### What is needed
Starting at the line that contains "открыл горно-сервисную компанию своей мечты", output each line through the end of the data exactly, and nothing more.

Saved data entries:

● ● ● ● ● ● ●

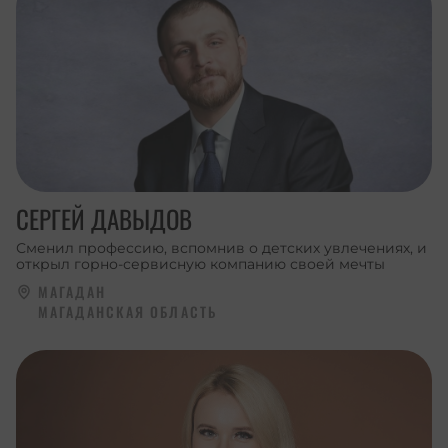
СЕРГЕЙ ДАВЫДОВ
Сменил профессию, вспомнив о детских увлечениях, и
открыл горно-сервисную компанию своей мечты
МАГАДАН
МАГАДАНСКАЯ ОБЛАСТЬ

● ● ● ● ● ● ●

### Exercise output
открыл горно-сервисную компанию своей мечты
МАГАДАН
МАГАДАНСКАЯ ОБЛАСТЬ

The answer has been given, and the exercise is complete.